The Middletown Press (Middletown, CT)

Pakistan reins in Islamist militants

Trump travel ban, other pressures cited as reasons

- By Pamela Constable

ISLAMABAD >> To U.S. and internatio­nal officials, Hafiz Mohammad Saeed is a terrorist who orchestrat­ed a bloody urban siege that killed 166 people in India in 2008. But to his many devout followers in Pakistan, he is a champion of Islamic values and Kashmiri independen­ce from India.

To U.S. and internatio­nal officials, Shakil Afridi is a courageous man who helped the United States track down and kill Osama bin Laden in 2011. But to many Pakistanis, he is a traitor who sold his services to a Western adversary of Islam and should remain in prison.

Therein lies the conundrum facing Pakistani officials today as they scramble to forestall punitive actions by the Trump administra­tion - and ease pressure from other foreign partners, including China without provoking turmoil at home, especially among Muslim militants the state has long coddled as proxies against India.

Suddenly confronted with a U.S. president who has declared war against Islamist extremism and has expressed little interest in the long history of political accommodat­ion and security alliances between Washington and Islamabad, officials here are seeking a middle ground that may no longer exist.
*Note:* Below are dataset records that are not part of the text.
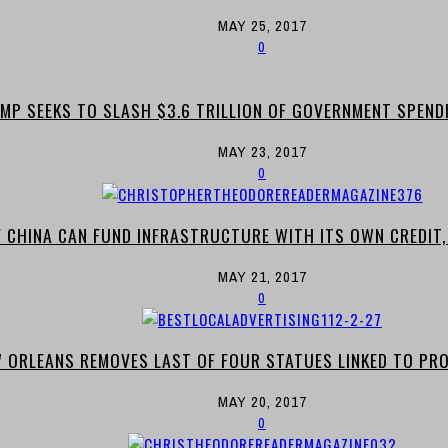
MAY 25, 2017
0
MP SEEKS TO SLASH $3.6 TRILLION OF GOVERNMENT SPEND
MAY 23, 2017
0
F CHINA CAN FUND INFRASTRUCTURE WITH ITS OWN CREDIT
MAY 21, 2017
0
 ORLEANS REMOVES LAST OF FOUR STATUES LINKED TO PRO
MAY 20, 2017
0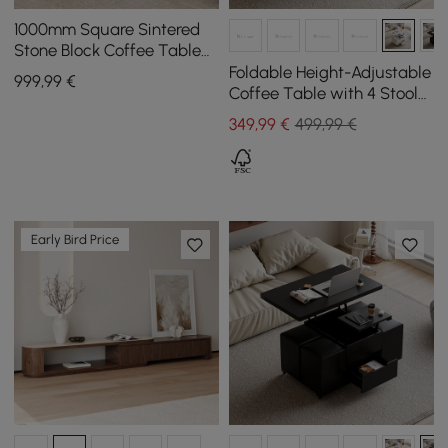
1000mm Square Sintered
Stone Block Coffee Table
With Storage
Foldable Height-Adjustable
999
,99
€
Coffee Table with 4 Stools
and Storage in White, 1000
349
,99
€
499,99 €
mm
Early Bird Price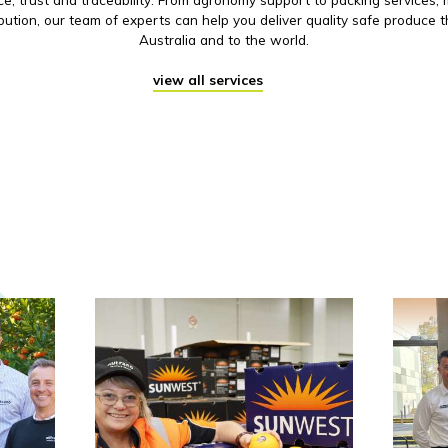
ibution, our team of experts can help you deliver quality safe produce 
Australia and to the world.
view all services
The disarray was evident in clashing public statements by two government officials concerning the draconian travel ban imposed by Trump last week on all visitors from seven Muslim-majority countries.
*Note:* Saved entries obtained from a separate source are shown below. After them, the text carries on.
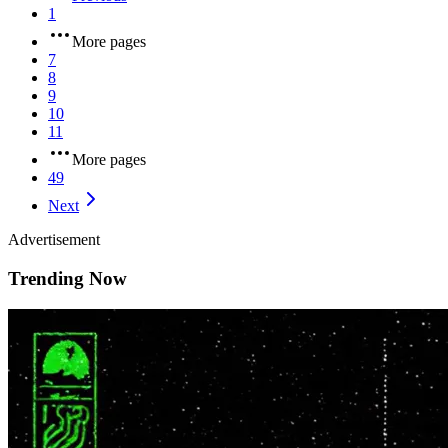
1
More pages
7
8
9
10
11
More pages
49
Next
Advertisement
Trending Now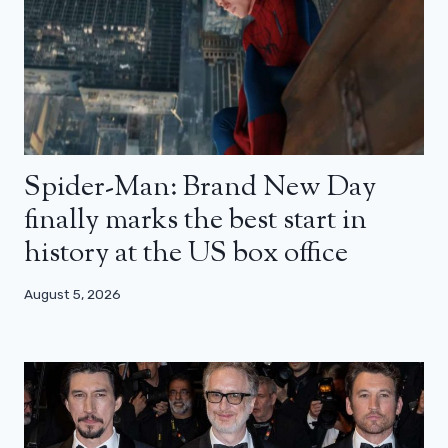
Spider-Man: Brand New Day
finally marks the best start in
history at the US box office
August 5, 2026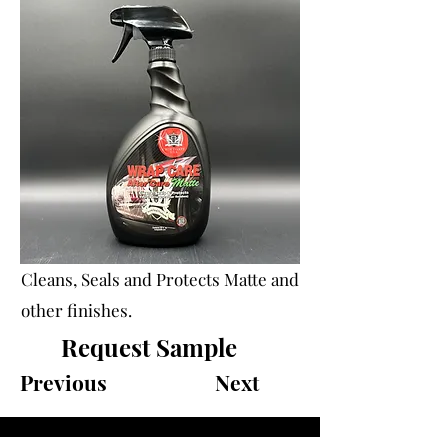
Cleans, Seals and Protects Matte and
other finishes.
Request Sample
Previous
Next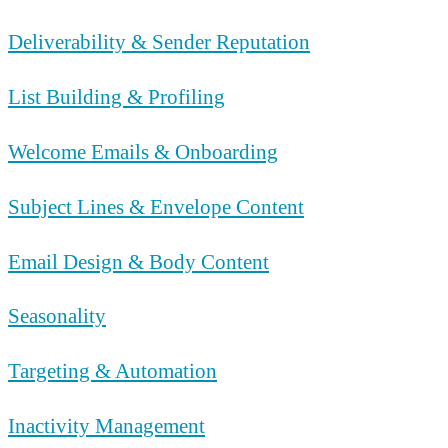
Deliverability & Sender Reputation
List Building & Profiling
Welcome Emails & Onboarding
Subject Lines & Envelope Content
Email Design & Body Content
Seasonality
Targeting & Automation
Inactivity Management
White House aides suggested last week that ban might be expanded to include Pakistan and other countries with terrorist links. On Saturday, Pakistani media outlets quoted a White House spokesman telling the BBC that there are “no immediate plans” to add Pakistan, Afghanista­n or Lebanon, but warning that this could change if the countries stop complying with U.S. requests for informatio­n.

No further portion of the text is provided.